The Georgia Bulletin

Mon, Sep 8, 2008


What I Have Seen and Heard - Archbishop Gregory's Weekly Column

Print Issue: August 16, 1984

Exchange Participant: Soviet Society Appears Controlled, Orderly

By Gretchen Keiser

Sister Kathleen Tomlin, C.S.J., returned from the Soviet Union with vivid memories of war monuments dedicated to 22 million people who died in the country in World War II.

A former social studies teacher at St. Pius X High School, she said she gained a new understanding of the impact of the war upon the Soviet Union after seeing the monuments and the continual reminders of the suffering of that war.

“I could understand their paranoia,” she said. “I can understand why they are so protective of their borders.”

Soviet relationships with Eastern European countries and the war in Afghanistan become more understandable, she said, since the location of these countries makes them “a buffer zone of states” around the Soviet Union which protects the country’s borders from direct attack.

Sister Tomlin visited the Soviet Union for two weeks in June under an exchange sponsored by the National Council of Churches, which also brought a Russian religious delegation to the United States.

Upon returning to the United States, the American delegation was criticized in the national press and accused of not speaking out adequately on the subject of human rights and religious rights while in the Soviet Union.

Sister Tomlin, who visited the cities of Moscow. Leningrad, Kiev and Odessa, and the village of Ustinov near Odessa, said that her ability to learn specifically about the status of religious rights in the Soviet Union was limited by the language barrier. Also, she said, her group had no direct contact with two communities considered most subject to religious repression – Catholics in Lithuania and Soviet Jews.

She did attend Mass at the only Catholic Church in Leningrad and services at Russian Orthodox and Baptist churches in other cities and said that whenever the small group she was travelling with dropped in at churches, they would find people there. A Pentecost Russian Orthodox service at a monastery and seminary outside Moscow was mobbed with thousands of pilgrims who had come to receive the blessing of the Patriarch, she said.

However, a conversation with the only Catholic pastor in Leningrad – a city of over three million people – revealed that the congregation was slowly dying off. Asked whether there was a need for more Catholic churches in Leningrad, the priest said that “there aren’t as many baptisms as funerals” within the community, Sister Tomlin said.

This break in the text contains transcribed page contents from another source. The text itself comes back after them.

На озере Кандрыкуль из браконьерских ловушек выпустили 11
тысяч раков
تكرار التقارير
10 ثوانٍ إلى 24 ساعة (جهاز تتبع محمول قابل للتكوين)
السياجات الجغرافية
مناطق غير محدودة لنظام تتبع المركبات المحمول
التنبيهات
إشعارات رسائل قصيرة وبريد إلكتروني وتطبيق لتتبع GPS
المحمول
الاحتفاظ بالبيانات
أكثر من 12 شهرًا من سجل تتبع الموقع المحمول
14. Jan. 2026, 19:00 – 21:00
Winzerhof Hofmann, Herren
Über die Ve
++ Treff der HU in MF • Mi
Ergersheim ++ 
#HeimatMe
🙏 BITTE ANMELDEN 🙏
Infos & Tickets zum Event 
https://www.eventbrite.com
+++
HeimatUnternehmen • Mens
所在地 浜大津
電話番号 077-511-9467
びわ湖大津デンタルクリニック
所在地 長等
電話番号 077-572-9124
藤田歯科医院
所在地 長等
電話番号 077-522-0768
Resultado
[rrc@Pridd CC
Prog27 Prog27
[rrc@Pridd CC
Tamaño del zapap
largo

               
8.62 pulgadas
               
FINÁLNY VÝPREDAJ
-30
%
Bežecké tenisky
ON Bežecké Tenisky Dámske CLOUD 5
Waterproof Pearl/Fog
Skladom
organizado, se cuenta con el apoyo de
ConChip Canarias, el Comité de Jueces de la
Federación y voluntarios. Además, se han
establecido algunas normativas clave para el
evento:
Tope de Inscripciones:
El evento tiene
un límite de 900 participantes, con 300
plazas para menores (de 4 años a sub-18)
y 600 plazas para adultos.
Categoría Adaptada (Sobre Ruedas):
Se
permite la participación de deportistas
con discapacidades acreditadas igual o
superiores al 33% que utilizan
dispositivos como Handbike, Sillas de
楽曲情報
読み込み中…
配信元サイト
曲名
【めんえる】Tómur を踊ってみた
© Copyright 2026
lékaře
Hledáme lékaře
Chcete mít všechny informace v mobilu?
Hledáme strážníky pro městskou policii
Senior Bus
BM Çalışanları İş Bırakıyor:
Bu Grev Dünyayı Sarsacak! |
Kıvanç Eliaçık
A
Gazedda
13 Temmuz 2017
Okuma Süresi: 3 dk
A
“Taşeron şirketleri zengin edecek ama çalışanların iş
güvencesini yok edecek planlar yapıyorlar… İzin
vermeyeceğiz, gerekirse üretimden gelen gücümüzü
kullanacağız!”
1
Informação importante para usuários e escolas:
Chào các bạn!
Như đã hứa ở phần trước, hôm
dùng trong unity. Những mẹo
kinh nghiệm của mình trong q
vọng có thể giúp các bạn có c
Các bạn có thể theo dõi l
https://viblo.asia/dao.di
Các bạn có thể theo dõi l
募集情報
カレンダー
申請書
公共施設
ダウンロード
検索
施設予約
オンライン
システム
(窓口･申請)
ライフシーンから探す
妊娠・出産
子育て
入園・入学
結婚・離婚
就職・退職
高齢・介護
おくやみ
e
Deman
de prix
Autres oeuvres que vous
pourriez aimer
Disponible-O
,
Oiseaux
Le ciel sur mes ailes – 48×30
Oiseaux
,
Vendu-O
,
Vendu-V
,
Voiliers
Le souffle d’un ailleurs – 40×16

She also witnessed an incident at the First Baptist Church in Moscow when two protestors, aware of the visiting American delegation, stood up in the balcony and dropped banners which said, in English, “This is a persecuted church:” and said that there were prisoners of religious repression. Sister Tomlin said the demonstrators were silent and that they were not wrestled to the floor, as some press reports described, but asked to sit down. Apparently the demonstrators were members of an unregistered church, one which had refused to register with the Soviet government and, consequently, did not enjoy the privileges given to registered churches.

Asked if her viewpoint on Soviet society had changed as a result of her visit, Sister Tomlin said, “I came back saying, ‘Yes, it is definitely controlled (as a society) on every level – not just religion, but in terms of education, economic power.”

However, she said that she was also making a distinction between the Russian people, whom she described as “somber, kind of serious people” with a nationalistic loyalty to Mother Russia, and the people who are truly committed to the Communist Party.

Churches and believers do not experience the liberty of their counterparts in the United States, she acknowledged. There would be no public evangelizing or link between the churches and social ministry, for example. “They don’t experience political freedoms, what we call human liberties,” she said.

However, she also said, “I think they have human rights,” citing access to food, clothing, shelter and education as basic rights. The cities were clean, free of litter and graffiti, for example, and without people obviously living on the street. Perhaps, she said, the United States “could share its insight about liberties” with the Soviet Union and the U.S.S.R. could “share its insights about rights – economic rights,” she said.